I received a notification by sourceforge that my project registration plea has been rejected. Looks like they would like to have more technical information about PARPG. Unfortunately it seems that sourceforge does not store the project description that you’ve sent in, in case you want to overtake the project id of an existing sourceforge-hosted project. As “parpg” was already taken, I applied to overtake this project id as the currently registered project is vapourware: existing since 2.5 years and no single commit in this time.

So I sent in a more detailed project description this time, featuring more technical details and saved all the information at the wiki just in case it gets lost again due another rejection of my registration plea.

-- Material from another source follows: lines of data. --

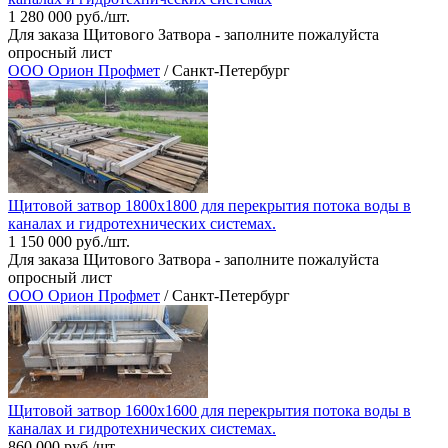
1 280 000 руб./шт.
Для заказа Щитового Затвора - заполните пожалуйста
опросный лист
ООО Орион Профмет
/ Санкт-Петербург
Щитовой затвор 1800х1800 для перекрытия потока воды в
каналах и гидротехнических системах.
1 150 000 руб./шт.
Для заказа Щитового Затвора - заполните пожалуйста
опросный лист
ООО Орион Профмет
/ Санкт-Петербург
Щитовой затвор 1600х1600 для перекрытия потока воды в
каналах и гидротехнических системах.
860 000 руб./шт.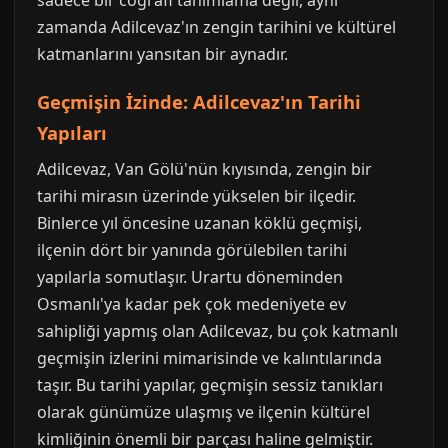
sadece bir coğrafi tanımlama değil, aynı
zamanda Adilcevaz'ın zengin tarihini ve kültürel
katmanlarını yansıtan bir aynadır.
Geçmişin İzinde: Adilcevaz'ın Tarihi
Yapıları
Adilcevaz, Van Gölü'nün kıyısında, zengin bir
tarihi mirasın üzerinde yükselen bir ilçedir.
Binlerce yıl öncesine uzanan köklü geçmişi,
ilçenin dört bir yanında görülebilen tarihi
yapılarla somutlaşır. Urartu döneminden
Osmanlı'ya kadar pek çok medeniyete ev
sahipliği yapmış olan Adilcevaz, bu çok katmanlı
geçmişin izlerini mimarisinde ve kalıntılarında
taşır. Bu tarihi yapılar, geçmişin sessiz tanıkları
olarak günümüze ulaşmış ve ilçenin kültürel
kimliğinin önemli bir parçası haline gelmiştir.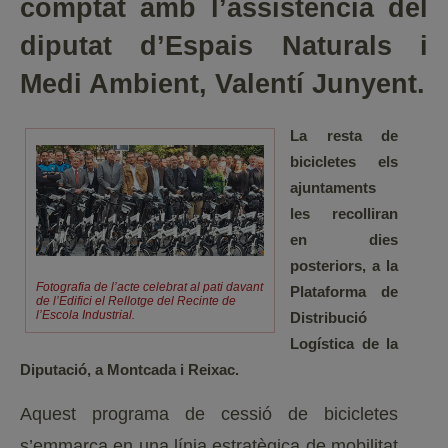
comptat amb l’assistència del
diputat d’Espais Naturals i
Medi Ambient, Valentí Junyent.
La resta de
bicicletes els
ajuntaments
les recolliran
en dies
posteriors, a la
Fotografia de l’acte celebrat al pati davant
Plataforma de
de l’Edifici el Rellotge del Recinte de
l’Escola Industrial.
Distribució
Logística de la
Diputació, a Montcada i Reixac.
Aquest programa de cessió de bicicletes
s’emmarca en una línia estratègica de mobilitat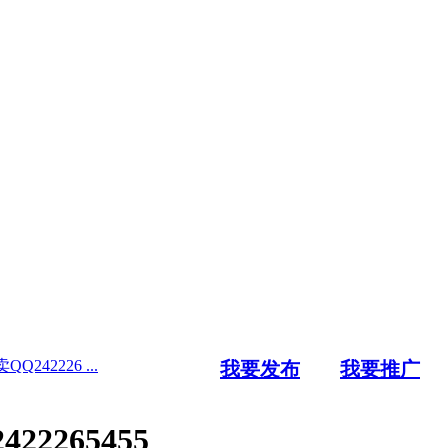
2226 ...
我要发布
我要推广
265455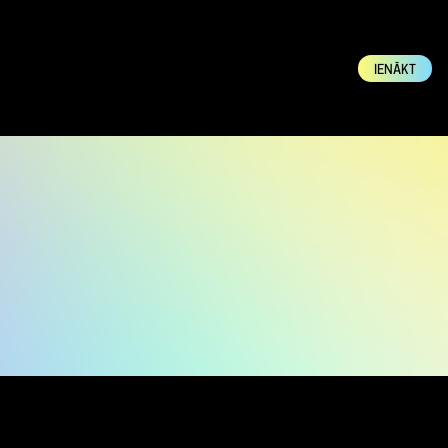
IENĀKT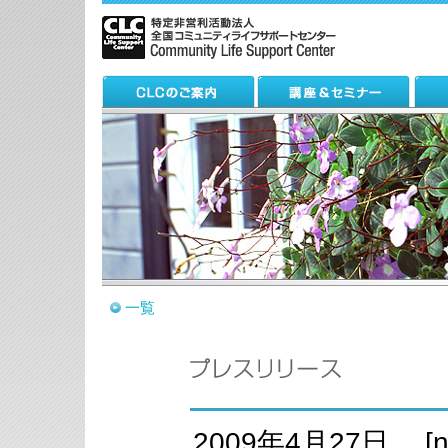
一覧
2009年4月27日 [ne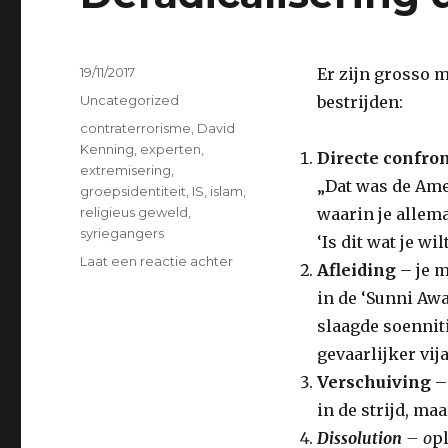
Geplaatst
19/11/2017
Er zijn grosso
op
Categorieën
Uncategorized
bestrijden:
Tags
contraterrorisme
,
David
Kenning
,
experten
,
Directe confron
extremisering
,
„Dat was de Ame
groepsidentiteit
,
IS
,
islam
,
religieus geweld
,
waarin je allema
syriegangers
‘Is dit wat je w
op
Laat een reactie achter
Afleiding
– je m
Deradicalisering
in de ‘Sunni Awa
die
wèrkt…
slaagde soennit
gevaarlijker vij
Verschuiving
– 
in de strijd, ma
Dissolution
– o
p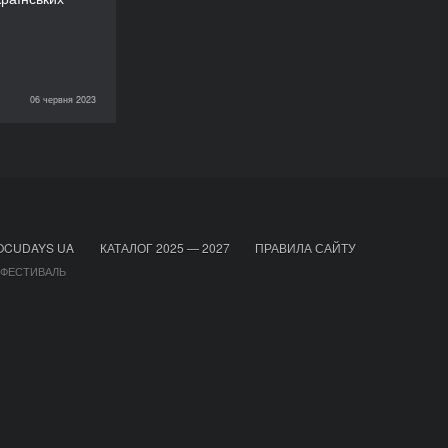
06 червня 2023
RIGHTS NOW!
OCUDAYS UA
КАТАЛОГ 2025 — 2027
ПРАВИЛА САЙТУ
 ФЕСТИВАЛЬ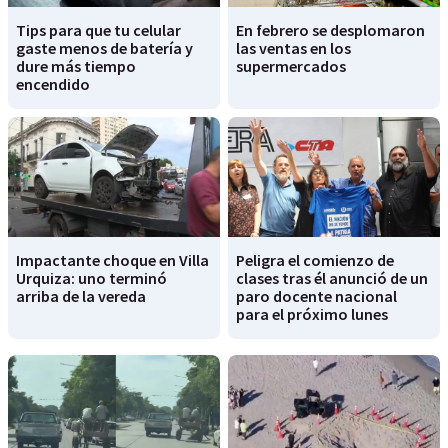
Tips para que tu celular
En febrero se desplomaron
gaste menos de batería y
las ventas en los
dure más tiempo
supermercados
encendido
Impactante choque en Villa
Peligra el comienzo de
Urquiza: uno terminó
clases tras él anunció de un
arriba de la vereda
paro docente nacional
para el próximo lunes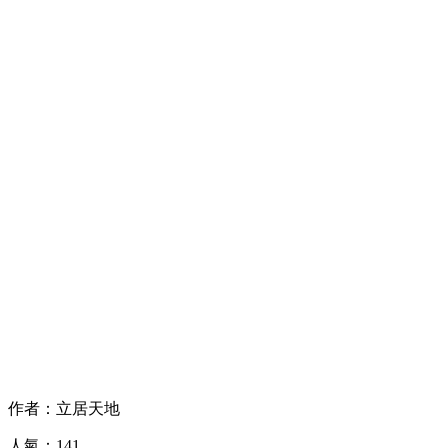
作者：立居天地
人氣：141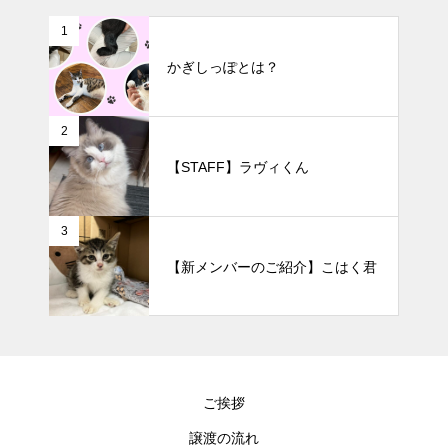
1
かぎしっぽとは？
2
【STAFF】ラヴィくん
3
【新メンバーのご紹介】こはく君
ご挨拶
譲渡の流れ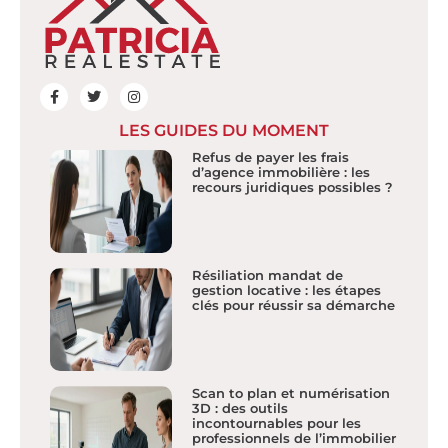
LES GUIDES DU MOMENT
Refus de payer les frais
d’agence immobilière : les
recours juridiques possibles ?
Résiliation mandat de
gestion locative : les étapes
clés pour réussir sa démarche
Scan to plan et numérisation
3D : des outils
incontournables pour les
professionnels de l’immobilier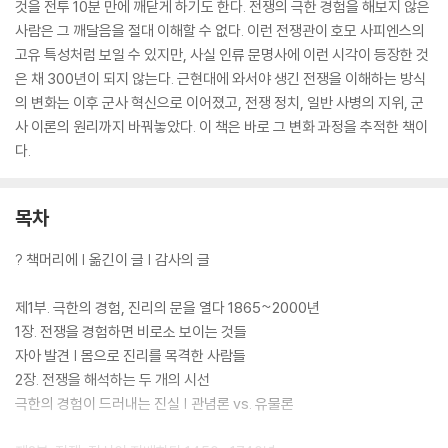
것을 전투 10분 만에 깨닫게 하기도 한다. 전쟁의 극한 경험을 해보지 않은
사람은 그 깨달음을 절대 이해할 수 없다. 이런 전쟁관이 호모 사피엔스의
고유 특성처럼 보일 수 있지만, 사실 인류 문명사에 이런 시각이 등장한 것
은 채 300년이 되지 않는다. 근현대에 와서야 생긴 전쟁을 이해하는 방식
의 변화는 이후 군사 혁신으로 이어졌고, 전쟁 정치, 일반 사병의 지위, 군
사 이론의 원리까지 바꿔놓았다. 이 책은 바로 그 변화 과정을 추적한 책이
다.
목차
? 책머리에 | 옮긴이 글 | 감사의 글
제1부. 극한의 경험, 진리의 문을 열다 1865~2000년
1장. 전쟁을 경험하면 비로소 보이는 것들
자아 발견 | 몸으로 진리를 목격한 사람들
2장. 전쟁을 해석하는 두 개의 시선
극한의 경험이 드러내는 진실 | 관념론 vs. 유물론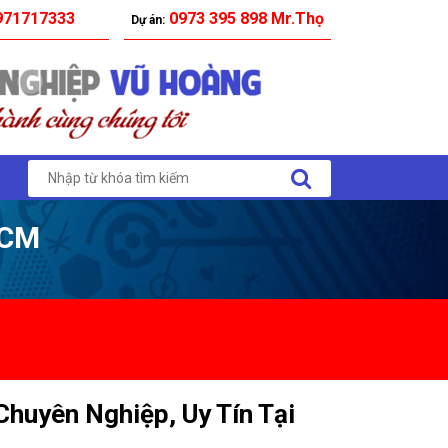
71717333
0973 395 898 Mr.Thọ
Dự án:
HCM
huyên Nghiệp, Uy Tín Tại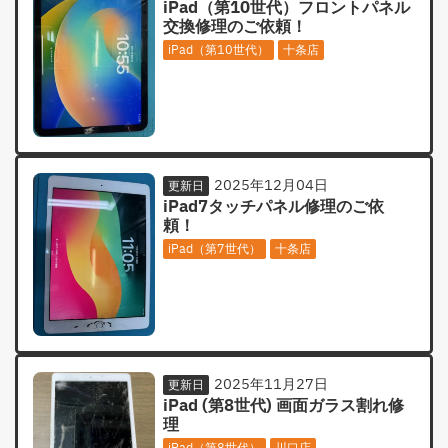
iPad（第10世代）フロントパネル
交換修理のご依頼！
iPad（第10世代）
十条店
2025年12月04日
更新日
iPad7タッチパネル修理のご依
頼！
iPad（第7世代）
十条店
2025年11月27日
更新日
iPad (第8世代) 画面ガラス割れ修
理
iPad（第8世代）
川口店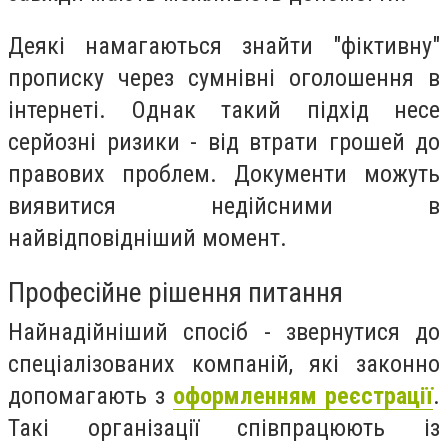
Деякі намагаються знайти "фіктивну"
прописку через сумнівні оголошення в
інтернеті. Однак такий підхід несе
серйозні ризики - від втрати грошей до
правових проблем. Документи можуть
виявитися недійсними в
найвідповідніший момент.
Професійне рішення питання
Найнадійніший спосіб - звернутися до
спеціалізованих компаній, які законно
допомагають з
оформленням реєстрації
.
Такі організації співпрацюють із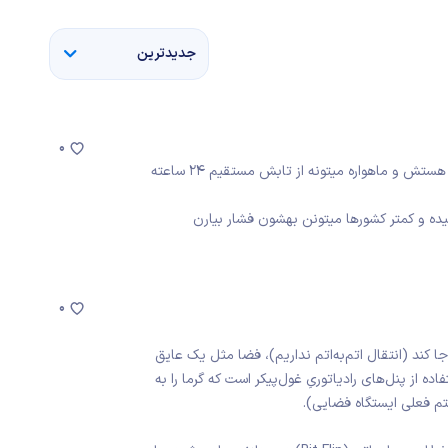
جدیدترین
0
کیفیت تابش خورشیدی در فضا به مراتب بالاتر از سطح زمین هستش و ماهواره میتونه از تابش مستقیم ۲۴ ساعته
یده و کمتر کشورها میتونن بهشون فشار بیارن
0
ا کند (انتقال اتم‌به‌اتم نداریم)، فضا مثل یک عایق
اده از پنل‌های رادیاتوریِ غول‌پیکر است که گرما را به
 فعلی ایستگاه فضایی).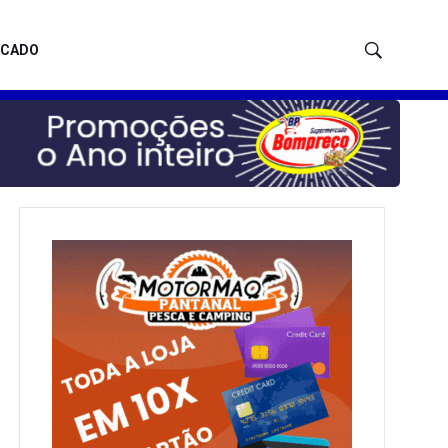
ICADO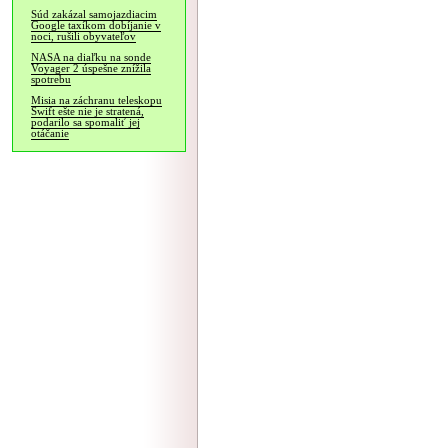
Súd zakázal samojazdiacim
Google taxíkom dobíjanie v
noci, rušili obyvateľov
NASA na diaľku na sonde
Voyager 2 úspešne znížila
spotrebu
Misia na záchranu teleskopu
Swift ešte nie je stratená,
podarilo sa spomaliť jej
otáčanie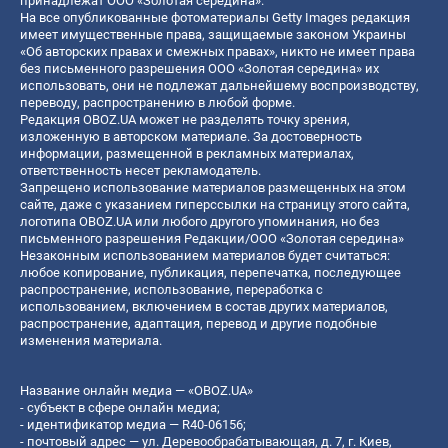
принадлежат ООО «Золотая середина».
На все опубликованные фотоматериалы Getty Images редакция
имеет имущественные права, защищаемые законом Украины
«Об авторских правах и смежных правах», никто не имеет права
без письменного разрешения ООО «Золотая середина» их
использовать, они не подлежат дальнейшему воспроизводству,
переводу, распространению в любой форме.
Редакция OBOZ.UA может не разделять точку зрения,
изложенную в авторском материале. За достоверность
информации, размещенной в рекламных материалах,
ответственность несет рекламодатель.
Запрещено использование материалов размещенных на этом
сайте, даже с указанием гиперссылки на страницу этого сайта,
логотипа OBOZ.UA или любого другого упоминания, но без
письменного разрешения Редакции/ООО «Золотая середина»
Незаконным использованием материалов будет считаться:
любое копирование, публикация, перепечатка, последующее
распространение, использование, переработка с
использованием, включением в состав других материалов,
распространение, адаптация, перевод и другие подобные
изменения материала.
Название онлайн медиа — «OBOZ.UA»
- субъект в сфере онлайн медиа;
- идентификатор медиа — R40-06156;
- почтовый адрес — ул. Деревообрабатывающая, д. 7, г. Киев,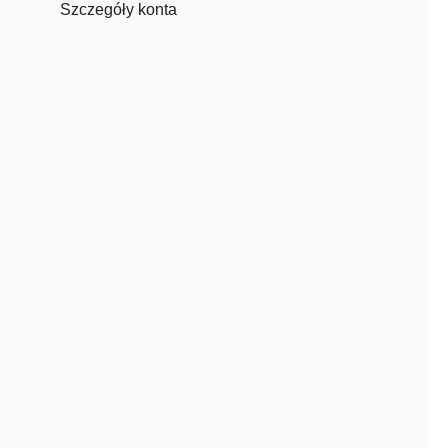
Szczegóły konta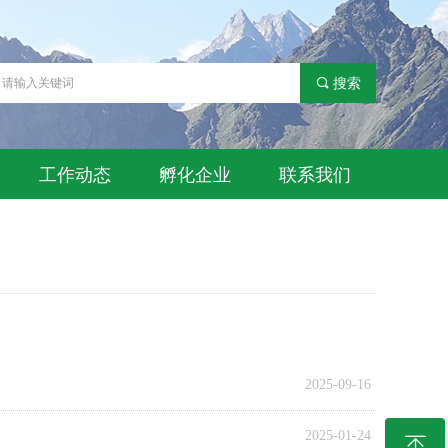
끠
搜索
工作动态
孵化企业
联系我们
2025-09-16
2025-01-24
ꁸ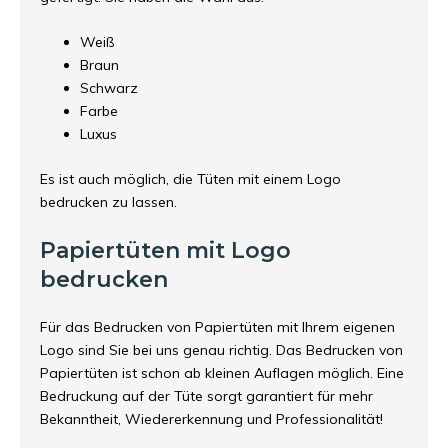
Weiß
Braun
Schwarz
Farbe
Luxus
Es ist auch möglich, die Tüten mit einem Logo
bedrucken zu lassen.
Papiertüten mit Logo
bedrucken
Für das
Bedrucken von Papiertüten
mit Ihrem eigenen
Logo sind Sie bei uns genau richtig. Das Bedrucken von
Papiertüten ist schon ab kleinen Auflagen möglich. Eine
Bedruckung auf der Tüte sorgt garantiert für mehr
Bekanntheit, Wiedererkennung und Professionalität!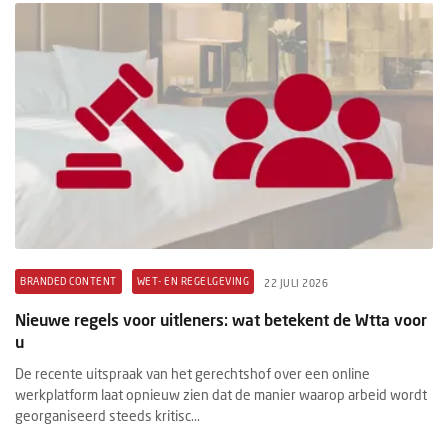
BRANDED CONTENT
WET- EN REGELGEVING
22 JULI 2026
Nieuwe regels voor uitleners: wat betekent de Wtta voor
u
De recente uitspraak van het gerechtshof over een online
werkplatform laat opnieuw zien dat de manier waarop arbeid wordt
georganiseerd steeds kritisc...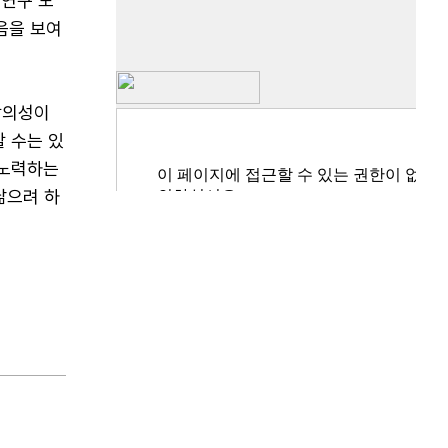
 연구 도
음을 보여
창의성이
 수는 있
 노력하는
닮으려 하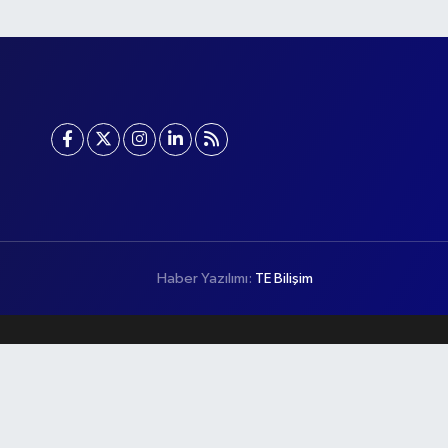
Haber Yazılımı:
TE Bilişim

Last but not least I thought about what kind of content should be available as separate articles that are hosted at the blog instead of at the wiki. To me it seemed that at least the most important articles for public interest should reside at the blog as well, though more detailed versions can reside at the wiki. The wiki articles would feature rather developer-related information. For now I’ve decided to go for these blog articles:

  • About: short project description.
  • Development: important development-related information. Help wanted, SVN, Trac.
  • Downloads: links to the latest available PARPG release for different platforms. Could contain a link to a full-featured download section at either the wiki or sourceforge.
  • Screensots: for all the fancy visuals once development has started.
  • Legal notice: legal information about the person who’s responsible for the content. There is a discussion if this kind of information is required for German domains in general or just in case the website is aiming at making profit. I added the legal notice nevertheless to avoid possible issues with lawyers who try to make a quick buck with missing legal information.

I really wanted to add a separate “Help wanted” article at the blog as well instead of simply listing the open position as a paragraph of the “Development” article. Unfortunately the space for these kind of articles is limited visually; once you add too many articles, it will look quite ugly. As the articles listed above seem pretty essential to me, I decided to not have a separate help wanted article for now. That’s for it for today, hopefully SVN commit notifications will get fixed soon. Next step is elaborating on the Python programming language and the FIFE engine choice at the wiki.